世界かんがい施設遺産 常盤湖
平成28年11月8日(火曜日)にタイ王国のチェンマイで開催された、国際かんがい排水委員会(ICID)国際執行理事会において、常盤湖が世界かんがい施設遺産に登録されました。
登録施設
- 名称 常盤湖
- 施設の所在市町村 宇部市
- 供用開始年 1698年
- かんがい面積(排水施設は排水面積) 17ヘクタール
- 経度・緯度 経度131度17分・緯度33度57分
- 流域名 塚穴川
- 申請をした国内委員会 ICID日本国内委員会
概要・特徴
常盤湖は、宇部市南東部に位置する山口県最大の湖(堤高9.4メートル、堤長65メートル、堤体積3800立方メートル、貯水量3,767,700トン、満水面積80.9ヘクタール)で、国内有数の観光地である、緑と花と彫刻に彩られた「ときわ公園」の中心を占めています。
1625年毛利藩永代家老福原家は、関ケ原の戦いで敗北した毛利家のお家事情により、宇部に領地換えとなりました。領主の福原広俊は、積極的に田畑の開作政策を進めていましたが、農民からの訴えを聞き入れ、1695年に常盤湖築堤に着手し、1698年に完成しました。さらに、溜水、用水路工事、検地等関連作業が1701年に完成し、その結果、305町9反7畝の水田を灌漑することができたといいます。
工事は、福原家筆頭家老の椋梨権左衛門が中心となって行い、築堤にあたっては、本土手の位置を白髪の老人のお告げによって決めたり、池になかなか水が溜まらず、湖畔に松を植えたり、神仏に祈ったりしたという逸話が残っています。
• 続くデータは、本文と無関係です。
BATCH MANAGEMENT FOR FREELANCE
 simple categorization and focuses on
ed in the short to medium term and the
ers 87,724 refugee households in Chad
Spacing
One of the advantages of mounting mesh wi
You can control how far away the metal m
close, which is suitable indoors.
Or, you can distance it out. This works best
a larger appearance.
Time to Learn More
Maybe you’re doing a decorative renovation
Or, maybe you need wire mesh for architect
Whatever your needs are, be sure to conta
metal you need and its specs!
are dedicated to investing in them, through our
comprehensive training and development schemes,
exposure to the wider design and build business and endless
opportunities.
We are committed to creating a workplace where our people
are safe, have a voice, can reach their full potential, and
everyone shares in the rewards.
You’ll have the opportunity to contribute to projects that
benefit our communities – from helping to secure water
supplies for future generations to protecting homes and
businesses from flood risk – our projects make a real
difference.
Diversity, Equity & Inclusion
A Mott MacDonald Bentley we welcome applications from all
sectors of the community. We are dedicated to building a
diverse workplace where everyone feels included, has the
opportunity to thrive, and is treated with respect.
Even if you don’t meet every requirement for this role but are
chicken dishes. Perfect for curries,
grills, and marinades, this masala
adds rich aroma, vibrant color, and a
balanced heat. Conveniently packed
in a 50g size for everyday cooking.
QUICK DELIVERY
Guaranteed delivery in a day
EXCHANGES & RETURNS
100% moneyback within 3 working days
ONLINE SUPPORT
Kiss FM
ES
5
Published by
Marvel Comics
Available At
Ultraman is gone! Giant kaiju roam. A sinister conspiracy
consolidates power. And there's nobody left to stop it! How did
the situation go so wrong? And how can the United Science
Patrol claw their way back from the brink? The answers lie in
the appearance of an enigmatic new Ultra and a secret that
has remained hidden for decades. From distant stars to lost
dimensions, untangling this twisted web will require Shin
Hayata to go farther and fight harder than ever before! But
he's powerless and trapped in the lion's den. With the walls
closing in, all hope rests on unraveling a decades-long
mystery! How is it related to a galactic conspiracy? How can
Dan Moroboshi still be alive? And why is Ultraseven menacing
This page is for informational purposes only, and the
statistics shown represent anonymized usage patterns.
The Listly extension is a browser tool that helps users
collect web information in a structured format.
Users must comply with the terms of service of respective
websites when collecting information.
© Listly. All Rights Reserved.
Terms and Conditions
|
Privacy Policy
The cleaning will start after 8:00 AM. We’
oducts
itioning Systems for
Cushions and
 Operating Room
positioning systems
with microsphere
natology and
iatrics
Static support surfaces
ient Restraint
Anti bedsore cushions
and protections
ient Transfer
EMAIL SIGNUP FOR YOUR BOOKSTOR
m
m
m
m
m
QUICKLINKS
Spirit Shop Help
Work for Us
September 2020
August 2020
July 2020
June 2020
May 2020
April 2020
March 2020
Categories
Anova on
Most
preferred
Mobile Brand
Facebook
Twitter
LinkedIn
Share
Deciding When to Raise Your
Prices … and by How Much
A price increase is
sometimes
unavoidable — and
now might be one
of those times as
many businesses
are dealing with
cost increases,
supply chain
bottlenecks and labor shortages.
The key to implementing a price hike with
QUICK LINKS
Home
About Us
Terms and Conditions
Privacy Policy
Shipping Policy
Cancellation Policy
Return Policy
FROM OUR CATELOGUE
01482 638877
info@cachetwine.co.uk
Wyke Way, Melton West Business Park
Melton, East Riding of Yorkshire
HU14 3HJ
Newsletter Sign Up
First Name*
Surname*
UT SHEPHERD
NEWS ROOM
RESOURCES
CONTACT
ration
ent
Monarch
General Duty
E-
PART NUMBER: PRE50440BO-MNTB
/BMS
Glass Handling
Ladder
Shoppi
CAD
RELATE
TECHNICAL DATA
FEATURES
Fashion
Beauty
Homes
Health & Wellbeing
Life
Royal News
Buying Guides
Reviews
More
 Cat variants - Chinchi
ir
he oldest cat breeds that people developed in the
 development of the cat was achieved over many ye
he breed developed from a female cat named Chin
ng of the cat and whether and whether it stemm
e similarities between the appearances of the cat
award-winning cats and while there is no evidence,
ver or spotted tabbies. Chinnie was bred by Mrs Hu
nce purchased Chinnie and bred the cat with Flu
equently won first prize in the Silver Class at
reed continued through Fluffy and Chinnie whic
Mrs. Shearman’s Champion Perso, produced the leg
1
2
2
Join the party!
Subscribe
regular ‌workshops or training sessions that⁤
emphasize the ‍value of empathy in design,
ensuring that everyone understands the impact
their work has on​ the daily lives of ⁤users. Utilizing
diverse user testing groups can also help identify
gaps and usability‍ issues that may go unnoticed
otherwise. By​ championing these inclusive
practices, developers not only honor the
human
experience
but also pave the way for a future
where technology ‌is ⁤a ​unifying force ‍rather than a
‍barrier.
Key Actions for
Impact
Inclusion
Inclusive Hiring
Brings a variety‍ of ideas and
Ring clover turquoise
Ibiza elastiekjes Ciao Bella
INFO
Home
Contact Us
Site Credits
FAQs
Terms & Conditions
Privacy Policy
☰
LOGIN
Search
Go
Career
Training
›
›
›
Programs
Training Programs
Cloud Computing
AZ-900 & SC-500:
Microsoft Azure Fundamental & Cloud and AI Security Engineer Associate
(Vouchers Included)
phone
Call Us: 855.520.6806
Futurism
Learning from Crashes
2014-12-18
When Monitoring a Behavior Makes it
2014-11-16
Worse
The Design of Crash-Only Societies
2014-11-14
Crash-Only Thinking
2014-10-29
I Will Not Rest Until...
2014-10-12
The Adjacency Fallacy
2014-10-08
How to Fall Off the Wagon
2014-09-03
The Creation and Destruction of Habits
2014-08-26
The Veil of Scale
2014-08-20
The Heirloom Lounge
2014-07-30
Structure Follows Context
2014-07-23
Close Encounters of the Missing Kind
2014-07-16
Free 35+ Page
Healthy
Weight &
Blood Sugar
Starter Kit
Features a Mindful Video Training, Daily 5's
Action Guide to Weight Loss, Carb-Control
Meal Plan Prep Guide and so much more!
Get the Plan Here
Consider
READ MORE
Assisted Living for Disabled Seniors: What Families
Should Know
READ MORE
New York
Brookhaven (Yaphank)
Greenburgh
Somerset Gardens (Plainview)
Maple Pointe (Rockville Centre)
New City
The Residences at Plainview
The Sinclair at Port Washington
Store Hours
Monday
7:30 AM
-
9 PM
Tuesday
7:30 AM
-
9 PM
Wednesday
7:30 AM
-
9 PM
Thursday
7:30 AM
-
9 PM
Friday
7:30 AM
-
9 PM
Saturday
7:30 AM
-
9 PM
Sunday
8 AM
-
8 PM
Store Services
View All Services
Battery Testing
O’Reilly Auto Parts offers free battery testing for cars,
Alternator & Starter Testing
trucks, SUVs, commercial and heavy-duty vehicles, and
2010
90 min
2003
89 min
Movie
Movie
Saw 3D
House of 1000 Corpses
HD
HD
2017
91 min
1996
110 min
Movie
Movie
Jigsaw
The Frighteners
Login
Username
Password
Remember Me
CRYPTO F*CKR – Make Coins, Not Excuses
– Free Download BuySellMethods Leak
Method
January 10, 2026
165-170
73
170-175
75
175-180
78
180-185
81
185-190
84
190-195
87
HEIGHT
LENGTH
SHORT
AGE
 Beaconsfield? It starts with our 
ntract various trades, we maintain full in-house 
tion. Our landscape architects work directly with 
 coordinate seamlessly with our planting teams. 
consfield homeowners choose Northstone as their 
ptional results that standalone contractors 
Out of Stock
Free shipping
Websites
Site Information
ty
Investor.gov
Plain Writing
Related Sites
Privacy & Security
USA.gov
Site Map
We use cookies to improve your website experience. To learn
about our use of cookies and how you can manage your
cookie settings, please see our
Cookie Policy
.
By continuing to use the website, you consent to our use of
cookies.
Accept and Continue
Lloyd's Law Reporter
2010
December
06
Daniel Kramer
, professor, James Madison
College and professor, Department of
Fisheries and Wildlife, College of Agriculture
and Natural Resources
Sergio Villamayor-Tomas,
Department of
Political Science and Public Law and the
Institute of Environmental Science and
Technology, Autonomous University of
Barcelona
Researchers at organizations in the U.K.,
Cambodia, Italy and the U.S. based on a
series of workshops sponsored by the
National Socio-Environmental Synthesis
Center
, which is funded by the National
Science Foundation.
湖は、南北に約1.8キロメートル、東西に約1.3キロメートル、掌をほぼ南北の方向に押し付けた形で、北部には指先に相当する入り組んだ地形が見られます。この入り江を形づくる長く突き出した岬とそこに残された森の緑が生み出す陰影は、広大な水面の表情に変化を与え、常盤湖の景観を大変美しく彩っています。
1920年には、湖岸の別荘地にサクラが植樹されるなど、自然風景を活かした景勝地として知られるようになりました。1921年には、湖面を楽しむための遊覧船の使用が、常盤溜め池水利組合に許可され、現在も水上からの景色をボートで楽しむことができます。
炭鉱のまちとして栄えた宇部市は、人口が増加し、1921年に村から一躍市に昇格しました。これに伴い、地元の実業家渡辺祐策らにより、風光明媚な常盤湖周辺を市民に一般開放する目的での土地購入が1924年から進められ、市への寄贈により、1925年にときわ公園が開設されました。
1943年に、山口県の常盤池用水改良事業により、厚東川から常盤湖へ水が引かれ、常盤湖を遊水池とした工業用水にも活用するようになりました。
当初は人工的に堰き止められた、降水を主水源とした貯蔵湖だったため、単純な淡水湖でしたが、厚東川からの導水やペリカンの飼育、水鳥の生育により水質も変化していきました。
現在でも周辺では100種類を超える多くの野鳥が観察され、市民が水鳥と親しむ場となっています。
戦後の復興を遂げる中、日本有数の煤塵公害で名を馳せた宇部では、逆境を克服するために市民による「市民公園を花で埋める運動」が提唱され、「花いっぱい運動」が展開されます。また市民の活動は、「宇部を彫刻で飾る運動」に広がり、1961年には、日本初の試みとして、ときわ公園を会場とした「宇部市野外彫刻展」が開催されました。
現在も、常盤湖畔は緑と花であふれ、「UBEビエンナーレ(現代日本彫刻展)」の会場や彫刻の展示場として利用されています。
常盤湖の湖畔を巡る5.7キロメートルの周遊園路も整備され、ウオーキング等を楽しむことができ、多様な利用形態を有する都市公園として多くの市民に愛されています。
なお、ときわ公園は、2008年7月28日には、「近世萩藩の新田開発に伴って造成された人造湖を母体とし、その後、自然風景を活かした景勝地として発展を遂げた都市公園で、現在でも宇部市民に広く親しまれています。地元の実業家による土地購入活動・寄贈の下に開設に至った公園であり、その造園史上の意義は深く、造園文化に果たす役割が大きい。」という理由により、国の登録記念物に登録されました。
また、これまでに「日本の都市公園100選」、「日本さくら名所100選」、「21世紀に残したい日本の風景 総合公園部門1位」、「美しい日本の歩きたくなるみち500選」、「池坊花逍遥100選」、「新日本歩く道紀行文化の道100選」にも選出されています。